# 2.04 Connectedness, path-connectedness

## Video

Below the video you will find accompanying notes and some pre-class questions.

## Notes

### Connectedness

(00.23) Let $$X$$ be a topological space. We say that $$X$$ is disconnected if there exist open sets $$U,V\subset X$$ such that $$U\cap V=\emptyset$$, $$U\neq\emptyset$$, $$V\neq\emptyset$$ and $$U\cup V=X$$. We say that $$X$$ is connected if it is not disconnected.

(2.09) The interval $$[0,1]$$, equipped with the subspace topology inherited from $$\mathbf{R}$$, is connected.

(2.54) This is essentially the intermediate value theorem. Suppose there are open sets $$U,V\subset [0,1]$$ which are disjoint and such that $$[0,1]=U\cup V$$. We want to prove that one of them is empty.

(4.06) Define a function $$F\colon[0,1]\to\mathbf{R}$$ by $F(x)=\begin{cases}0&\mbox{ if }x\in U\\1&\mbox{ if }x\in V.\end{cases}$ This function is well-defined because every point is in either $$U$$ or $$V$$ but not both. It is continuous because the preimage of any open set is one of $$U$$, $$V$$, $$[0,1]$$ or $$\emptyset$$ (depending on whether it contains $$0$$, $$1$$, both or neither) which are all open.

(6.18) If $$F$$ takes on both values $$0$$ and $$1$$ then, by the intermediate value theorem, it takes on all the intermediate values. This function doesn't: it only takes on the values $$0$$ and $$1$$. That means $$F$$ does not take on both values, hence either $$U=\emptyset$$ or $$V=\emptyset$$.

### Path-connectedness

(8.08) We can use the fact that $$[0,1]$$ is connected to prove that lots of other spaces are connected:

A space $$X$$ is path-connected if for all points $$x,y\in X$$ there exists a path from $$x$$ to $$y$$, that is a continuous map $$\gamma\colon[0,1]\to X$$ such that $$\gamma(0)=x$$ and $$\gamma(1)=y$$.

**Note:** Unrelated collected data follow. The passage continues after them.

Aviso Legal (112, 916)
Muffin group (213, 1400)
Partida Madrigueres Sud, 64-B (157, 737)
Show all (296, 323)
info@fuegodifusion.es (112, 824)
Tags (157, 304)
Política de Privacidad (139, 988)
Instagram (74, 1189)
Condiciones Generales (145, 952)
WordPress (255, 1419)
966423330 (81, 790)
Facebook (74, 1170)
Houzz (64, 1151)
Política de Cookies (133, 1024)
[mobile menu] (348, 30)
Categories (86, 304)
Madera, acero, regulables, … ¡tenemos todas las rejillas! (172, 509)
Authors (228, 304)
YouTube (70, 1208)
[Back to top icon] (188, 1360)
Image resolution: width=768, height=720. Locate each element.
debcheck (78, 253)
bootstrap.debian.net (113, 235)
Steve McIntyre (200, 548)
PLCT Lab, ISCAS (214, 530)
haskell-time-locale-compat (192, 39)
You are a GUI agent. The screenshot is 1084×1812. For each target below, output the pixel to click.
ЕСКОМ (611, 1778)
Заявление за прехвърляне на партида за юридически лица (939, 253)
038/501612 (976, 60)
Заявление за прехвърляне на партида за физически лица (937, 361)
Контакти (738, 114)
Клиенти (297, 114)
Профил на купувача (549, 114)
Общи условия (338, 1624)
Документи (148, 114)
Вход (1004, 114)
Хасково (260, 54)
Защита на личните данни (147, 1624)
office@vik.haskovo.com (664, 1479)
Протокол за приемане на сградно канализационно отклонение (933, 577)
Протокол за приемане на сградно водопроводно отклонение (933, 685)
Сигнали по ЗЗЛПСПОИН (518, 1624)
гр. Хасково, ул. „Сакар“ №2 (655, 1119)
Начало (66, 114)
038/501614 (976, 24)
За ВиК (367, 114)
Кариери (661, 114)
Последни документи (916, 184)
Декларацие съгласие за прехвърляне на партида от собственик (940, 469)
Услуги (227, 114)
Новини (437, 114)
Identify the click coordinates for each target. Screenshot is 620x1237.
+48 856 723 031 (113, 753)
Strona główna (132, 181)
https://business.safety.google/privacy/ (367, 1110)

(9.16) A path-connected space is connected. (The converse fails.)

(9.57) Let $$X$$ be a path-connected space and let $$U,V\subset X$$ be disjoint open sets such that $$U\cup V=X$$. If they are both nonempty then we can pick a point $$x\in U$$ and $$y\in V$$. By path-connectedness, there is a continuous path $$\gamma$$ from $$x$$ to $$y$$. Now $$\gamma^{-1}(U)$$ and $$\gamma^{-1}(V)$$ are disjoint open sets in $$[0,1]$$ whose union is $$[0,1]$$ and they are both nonempty because $$0\in\gamma^{-1}(U)$$ and $$1\in\gamma^{-1}(V)$$. This contradicts the previous theorem, so either $$U=\emptyset$$ or $$V=\emptyset$$, and we deduce that $$X$$ is connected.

### Examples

(13.00) The space $$X=\mathbf{R}^2\setminus\{(0,0)\}$$ is path-connected. Given $$x,y\in X$$, if the straight line $$\overline{xy}$$ misses $$(0,0)$$ then it gives a path in $$X$$ connecting $$x$$ and $$y$$. Otherwise, first follow a semicircle centred at $$(0,0)$$ passing through $$x$$, then follow a straight path to $$y$$. Therefore any two points are connected by a path.

(14.56) By contrast, $$\mathbf{R}\setminus\{0\}=(-\infty,0)\cup(0,\infty)$$ is a disjoint union of nonempty open sets, so is disconnected.

The spaces $$\mathbf{R}$$ and $$\mathbf{R}^2$$ are not homeomorphic, in other words there is no continuous bijection $$F\colon\mathbf{R}\to\mathbf{R}^2$$ such that $$F^{-1}$$ is also continuous (for more about homeomorphisms, see this section).

(16.51) If there is a homeomorphism $$F\colon\mathbf{R}\to\mathbf{R}^2$$ then $$F|_{\mathbf{R}\setminus\{0\}}\colon\mathbf{R}\setminus\{0\}\to\mathbf{R}^2\setminus\{F(0)\}$$ is also a homomorphism. We may as well take $$F(0)=(0,0)$$ (by composing $$F$$ with a translation, for example). But we know that $$\mathbf{R}\setminus\{0\}$$ and $$\mathbf{R}^2\setminus\{(0,0)\}$$ are not homeomorphic: one is connected, one is disconnected.

## Pre-class questions

1. True or false? Every indiscrete space is connected.
2. True or false? Every indiscrete space is path-connected.
3. True or false? A subspace of a connected space is connected.